Continuing from last post, you may be at the stage where you have purchased some stock and are debating whether or not you should sell.
Before you do, take a look at these important factors:
How long have you owned the stock? The reason this matters is that when you sell the stock (and make money on it), it’s considered to be a form of income. However, with stock and mutual funds, this is called a capital gains tax. If you’ve held a stock/mutual fund for longer than a year, you pay a long-term capital gains tax. Less than a year? It’s short-term. The difference between the two is quite a bit. Short-term tax is 15% while long-term is whatever your income tax rate is at that point. This makes a big difference on how much you can actually make on the sale.

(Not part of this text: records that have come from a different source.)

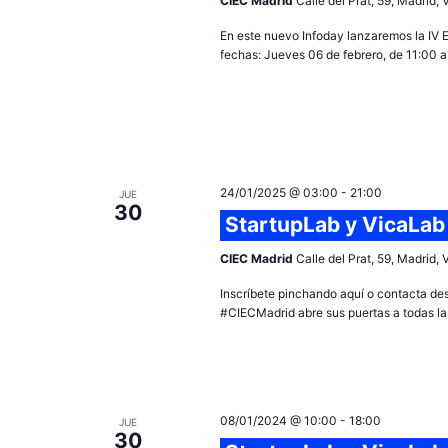
CIEC Madrid
Calle del Prat, 59, Madrid,
En este nuevo Infoday lanzaremos la IV E
fechas: Jueves 06 de febrero, de 11:00 a
24/01/2025 @ 03:00
-
21:00
JUE
30
StartupLab y VicaLab
CIEC Madrid
Calle del Prat, 59, Madrid,
Inscríbete pinchando aquí o contacta de
#CIECMadrid abre sus puertas a todas las
08/01/2024 @ 10:00
-
18:00
JUE
30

How much commission do you pay? Regardless of how you buy/sell stock, you have to pay a licensed broker to do it (unless you happen to be one, in which case you should know all this!) This shouldn’t be a great deal of money (probably $5-$20 per transaction) but make sure the dollar amount your gaining on the sale offsets the commission. Making $50 but losing $20 in commission (plus the taxes) isn’t a smart way to invest!
How badly do you need the money? The stock market is finicky. It can go up (sometimes way up) and then drop back down. If you are in your teens or 20′s and aren’t planning a major purchase any time soon (i.e., a house) then let the cash ride it out. Over the long term, stocks generally (operative word) have a rate of return higher than savings accounts or CDs.
Keep your wits about you with the stock market. Don’t go crazy, buy what you know and what’s been around, and you should do just fine!